Les protéines végétales sont elles suffisantes pour la prise de masse
Les protéines végétales peuvent tout à fait couvrir les besoins liés à la musculation, à condition de varier les sources et de surveiller la quantité totale. Associer légumineuses, céréales complètes, tofu, tempeh, seitan et éventuellement des compléments végétaux permet d’obtenir un profil complet en acides aminés. Les mélanges modernes pois–riz ou pois–chanvre se rapprochent de la whey en biodisponibilité, ce qui les rend adaptés à la prise de masse musculaire chez les sportifs végétariens ou végans, à condition de veiller aussi à la vitamine B12, au fer et aux oméga‑3.

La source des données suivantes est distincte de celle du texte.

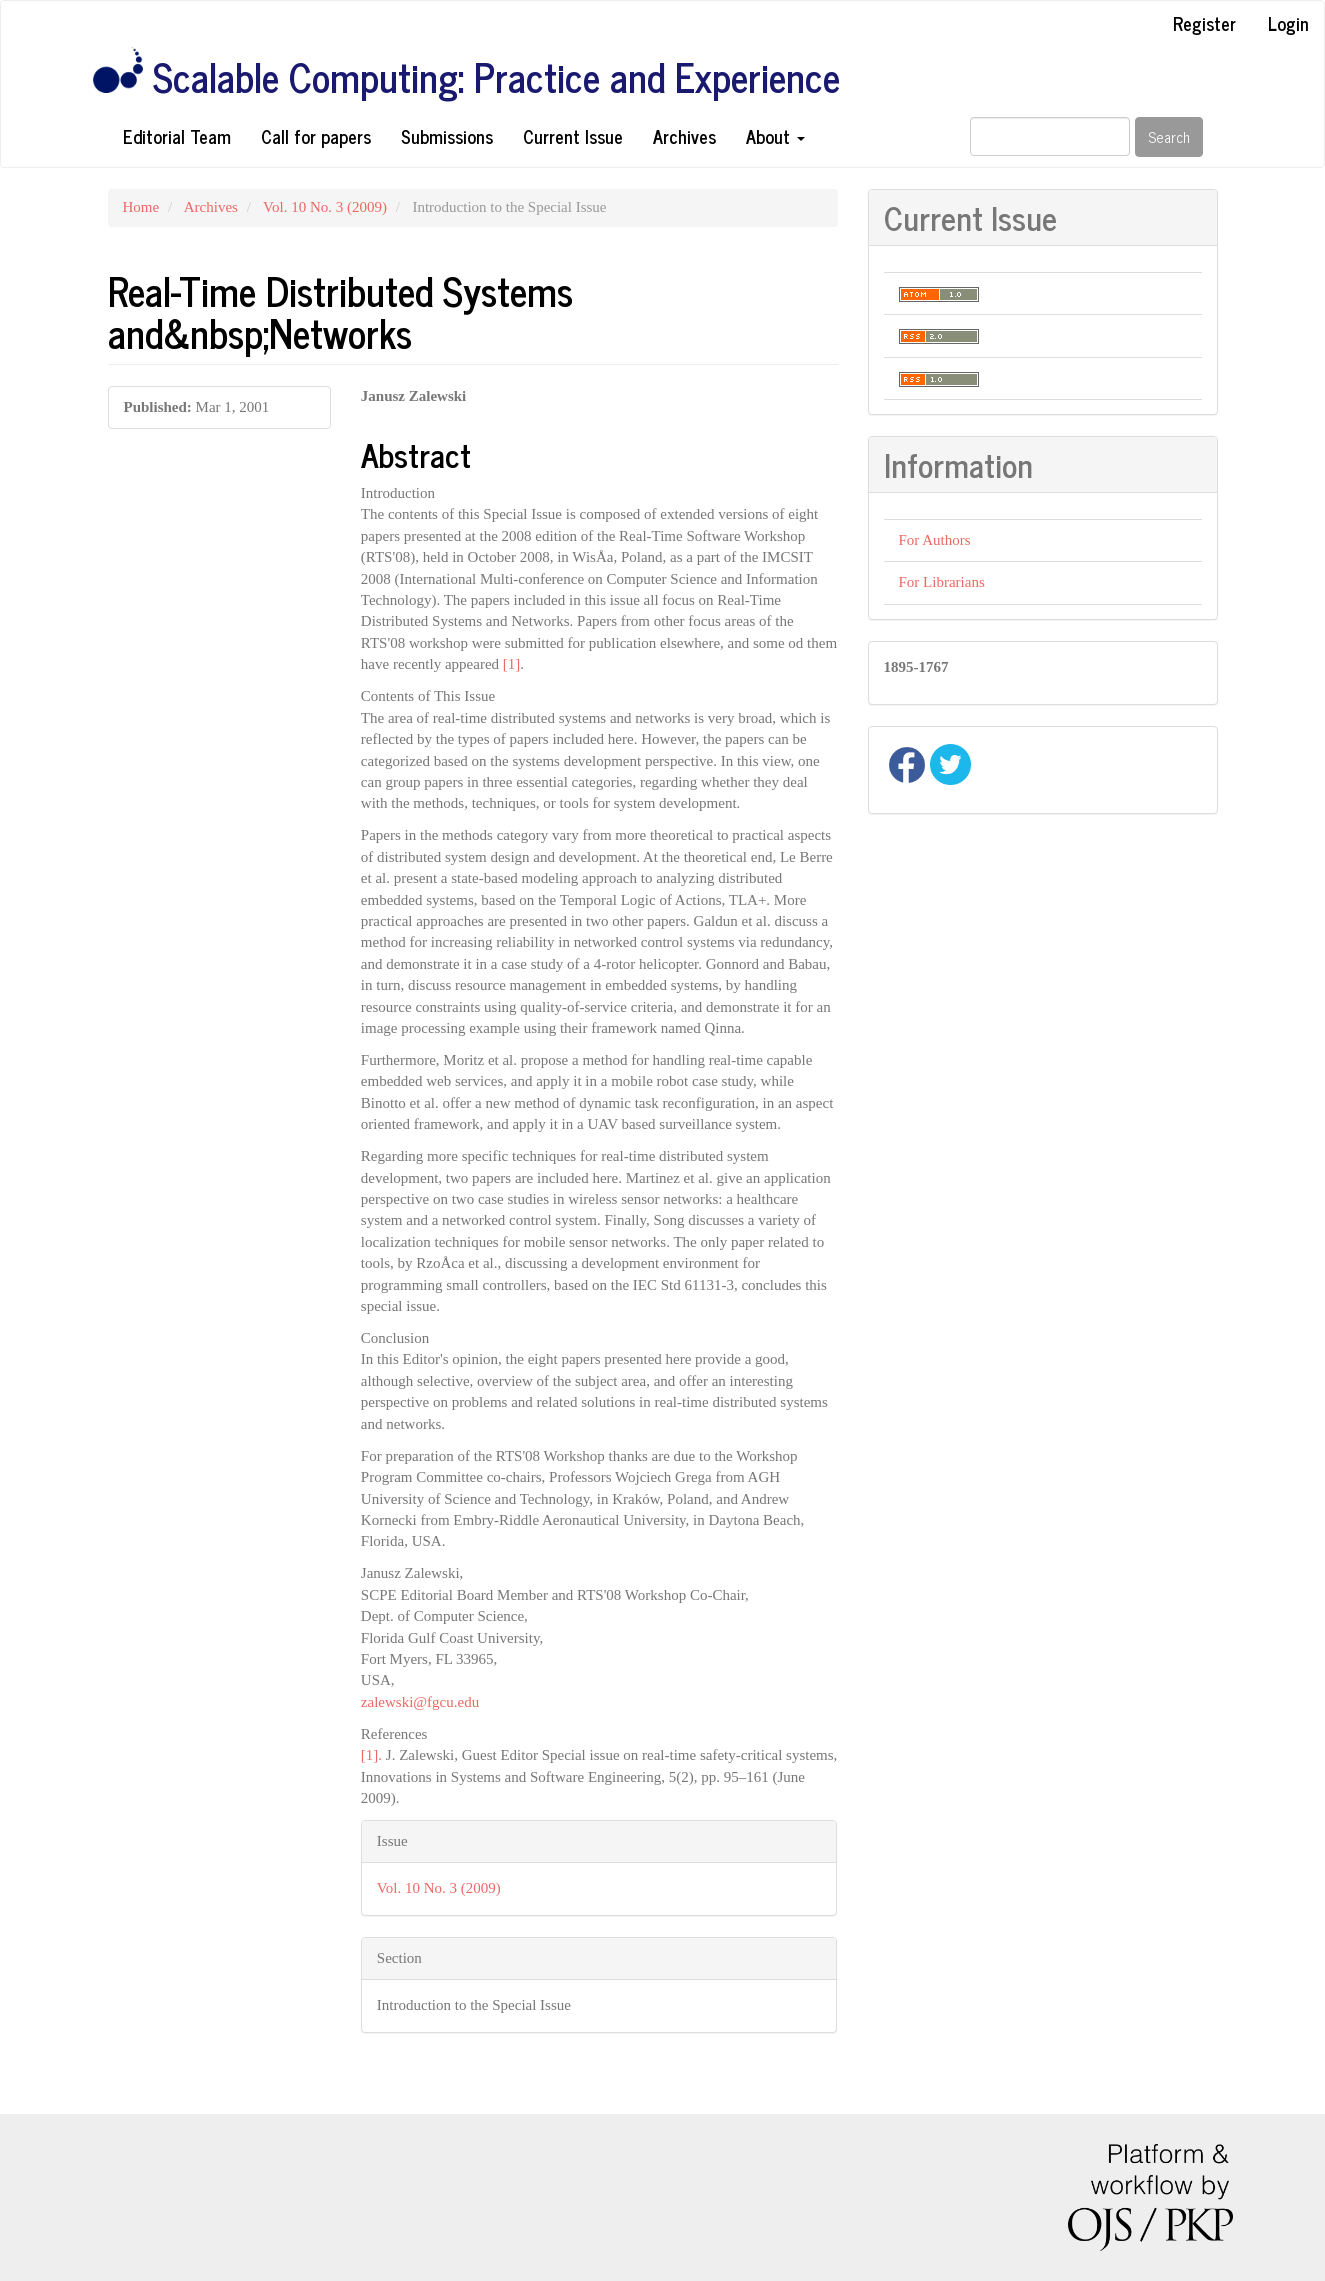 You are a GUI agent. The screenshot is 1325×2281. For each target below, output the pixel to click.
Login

Que se passe t il si l’on consomme trop de protéines au quotidien
Au‑delà d’environ 2,2 g de protéines par kilo de poids corporel et par jour, les études ne montrent pas de gain supplémentaire significatif de masse musculaire chez le sujet sain moyen. L’excès de protéines est alors surtout utilisé comme source d’énergie ou stocké, ce qui peut augmenter inutilement l’apport calorique. Chez les personnes en bonne santé et bien hydratées, ces apports élevés restent généralement bien tolérés à court terme, mais ils n’apportent pas d’avantage prouvé pour la performance ou la croissance musculaire par rapport à une consommation déjà suffisante. Les personnes souffrant d’insuffisance rénale, de diabète ou d’autres pathologies doivent, elles, éviter toute augmentation importante des apports sans avis médical personnalisé.
Ressources de référence en nutrition sportive
- Morton RW, Murphy KT, McKellar SR, et al. A systematic review, meta-analysis and meta-regression of the effect of protein supplementation on resistance training-induced gains in muscle mass and strength in healthy adults. Br J Sports Med. 2018;52(6):376–384. DOI:10.1136/bjsports-2017-097608. Disponible sur : bjsm.bmj.com. Étude réalisée chez des adultes en bonne santé pratiquant la musculation, avec des durées d’intervention limitées (quelques semaines à quelques mois).
- Schoenfeld BJ, Aragon AA. How much protein can the body use in a single meal for muscle-building? Implications for daily protein distribution. J Int Soc Sports Nutr. 2018;15:10. Article de référence sur la répartition quotidienne des apports (20–40 g par prise) et le seuil de leucine.
- Phillips SM. Dietary protein for athletes: From requirements to optimum adaptation. J Sports Sci. 2014;32(suppl 1):S13–S22. Synthèse des besoins en protéines chez le sportif d’endurance et de force, avec recommandations pratiques pour la musculation.